# Concrete Slab vs Block vs Pier / Post Foundations



## carpenj4 (May 30, 2013)

I am working on an estimate and was wondering if, given my project, a concrete slab, block, or a concrete pier / wood post foundation would be best for a 15 x 30, two-story room addition? The home is on a slab foundation. The addition will be going on the top crest of a hill. Any suggestions, or additional information you would need to make a suggestion just let me know. Thanks.


----------



## FramingPro (Jan 31, 2010)

carpenj4 said:


> I am working on an estimate and was wondering if, given my project, a concrete slab, block, or a concrete pier / wood post foundation would be best for a 15 x 30, two-story room addition? The home is on a slab foundation. The addition will be going on the top crest of a hill. Any suggestions, or additional information you would need to make a suggestion just let me know. Thanks.


The problem i see with putting a slab there is that the ground at the top of the hill will be in an area where erosion can occur. Erosion, even if it happens over time will be detrimental to any slab. That being said, in my professional :laughing: opinion i would opt for a sonotube pier foundation capped with a wood subfloor.


----------



## concretemasonry (Dec 1, 2006)

For minimum initial site impact and for long life as erosion inevitably goes on, I would look at Sonotubes in augured holes with posts above the minimal projection above grade. - Not as much soil to get rid of and the tubes could be filled one at a time with no major material problems. Footings and piers require more material moving to get to a proper depth.

Going deeper is a plus because the top of a slope always will erode over the seasons and years. This always allows drainage with minimal changes.


----------



## AutumnWood Inc. (Aug 17, 2007)

carpenj4 said:


> I am working on an estimate and was wondering if, given my project, a concrete slab, block, or a concrete pier / wood post foundation would be best for a 15 x 30, two-story room addition? The home is on a slab foundation. The addition will be going on the top crest of a hill. Any suggestions, or additional information you would need to make a suggestion just let me know.

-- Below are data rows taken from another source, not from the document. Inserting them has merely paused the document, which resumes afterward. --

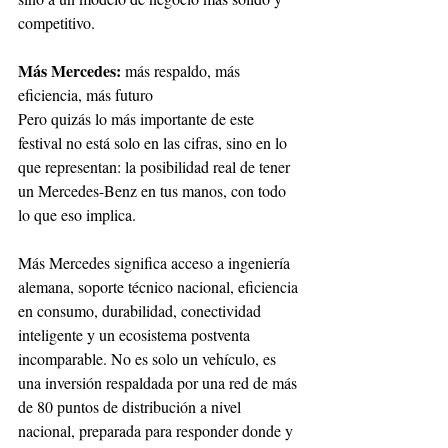
competitivo.
Más Mercedes: 
más respaldo, más 
eficiencia, más futuro
Pero quizás lo más importante de este 
festival no está solo en las cifras, sino en lo 
que representan: la posibilidad real de tener 
un Mercedes-Benz en tus manos, con todo 
lo que eso implica.
Más Mercedes significa acceso a ingeniería 
alemana, soporte técnico nacional, eficiencia 
en consumo, durabilidad, conectividad 
inteligente y un ecosistema postventa 
incomparable. No es solo un vehículo, es 
una inversión respaldada por una red de más 
de 80 puntos de distribución a nivel 
nacional, preparada para responder donde y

Thanks.


Wouldn't code dictate the foundation to be used ?

I know here in the Detroit area ... If your doing a 3 seasons porch you can do post and beam deck style sub floor. 

But if your doing 4 season living space you have to have a trench footing around the perimeter of the addition. 

So here it would be a 12" x 42" footing for a 4 seasons room - slab floor or block and wood sub floor.

With the grade issue ... Footings - block for the grade transition, and wood sub-floor would seem best if again it is going to be a 4 season living space addition.


----------



## SticksandStones (May 13, 2013)

How many piers and what spacing are you using? I am pondering a 20 x 24 ft workshop/shed in my own yard for tool storage, and am facing similar problems. any help is greatly appreciated.


----------